• **Brief**: Your job is to return every line of the listing holding the string "Manager".

• **Task data**:

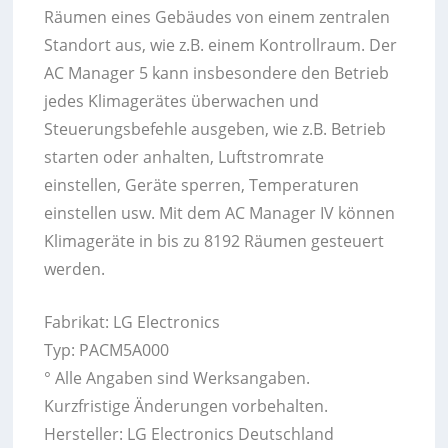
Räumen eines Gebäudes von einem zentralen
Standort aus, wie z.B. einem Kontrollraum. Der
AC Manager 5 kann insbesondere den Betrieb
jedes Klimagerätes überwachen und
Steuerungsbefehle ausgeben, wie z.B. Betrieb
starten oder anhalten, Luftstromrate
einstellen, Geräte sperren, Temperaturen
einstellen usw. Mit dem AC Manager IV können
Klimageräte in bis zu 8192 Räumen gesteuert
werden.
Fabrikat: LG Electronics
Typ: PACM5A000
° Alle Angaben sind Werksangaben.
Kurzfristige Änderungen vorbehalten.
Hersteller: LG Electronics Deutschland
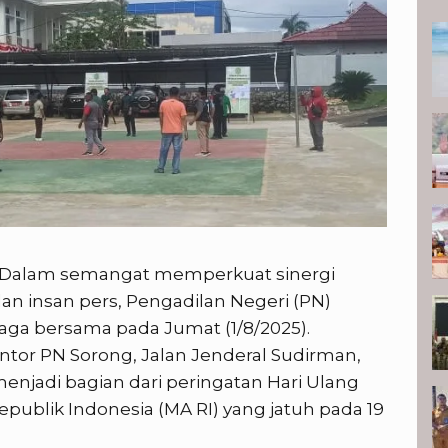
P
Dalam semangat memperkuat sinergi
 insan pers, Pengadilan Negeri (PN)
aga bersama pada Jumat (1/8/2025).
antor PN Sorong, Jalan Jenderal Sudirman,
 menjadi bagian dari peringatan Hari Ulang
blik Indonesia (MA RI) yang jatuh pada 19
* * *
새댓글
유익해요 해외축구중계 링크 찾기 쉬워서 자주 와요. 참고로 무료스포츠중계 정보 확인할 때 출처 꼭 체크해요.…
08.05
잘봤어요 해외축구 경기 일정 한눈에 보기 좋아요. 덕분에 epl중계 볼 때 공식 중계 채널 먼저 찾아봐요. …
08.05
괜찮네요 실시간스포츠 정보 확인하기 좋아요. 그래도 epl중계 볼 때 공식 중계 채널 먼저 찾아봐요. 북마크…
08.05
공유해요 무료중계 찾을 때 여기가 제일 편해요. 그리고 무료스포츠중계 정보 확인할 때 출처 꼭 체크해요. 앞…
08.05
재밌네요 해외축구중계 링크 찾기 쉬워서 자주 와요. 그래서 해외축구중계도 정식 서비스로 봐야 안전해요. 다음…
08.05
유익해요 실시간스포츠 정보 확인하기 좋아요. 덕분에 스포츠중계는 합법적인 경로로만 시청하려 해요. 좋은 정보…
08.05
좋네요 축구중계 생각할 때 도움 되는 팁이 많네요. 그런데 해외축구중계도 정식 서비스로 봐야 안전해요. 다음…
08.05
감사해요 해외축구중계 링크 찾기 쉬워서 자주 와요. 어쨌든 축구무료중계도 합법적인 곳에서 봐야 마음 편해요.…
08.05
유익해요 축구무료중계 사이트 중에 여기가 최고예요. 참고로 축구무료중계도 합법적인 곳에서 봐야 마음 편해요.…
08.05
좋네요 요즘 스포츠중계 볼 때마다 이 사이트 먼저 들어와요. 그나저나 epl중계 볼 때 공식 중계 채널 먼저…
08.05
...
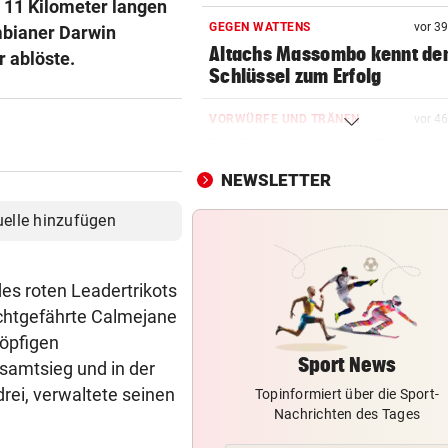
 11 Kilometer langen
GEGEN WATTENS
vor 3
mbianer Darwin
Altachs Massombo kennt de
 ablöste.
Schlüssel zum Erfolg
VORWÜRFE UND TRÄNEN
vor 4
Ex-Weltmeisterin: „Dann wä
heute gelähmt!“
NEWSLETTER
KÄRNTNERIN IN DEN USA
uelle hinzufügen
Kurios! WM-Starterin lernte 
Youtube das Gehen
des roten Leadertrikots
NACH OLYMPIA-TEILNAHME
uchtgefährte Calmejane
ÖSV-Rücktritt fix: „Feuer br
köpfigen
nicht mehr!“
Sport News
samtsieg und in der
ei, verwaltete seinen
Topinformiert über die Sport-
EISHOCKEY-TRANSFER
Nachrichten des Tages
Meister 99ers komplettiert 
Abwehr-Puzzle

• **Output of the task**:
AC Manager 5 kann insbesondere den Betrieb
einstellen usw. Mit dem AC Manager IV können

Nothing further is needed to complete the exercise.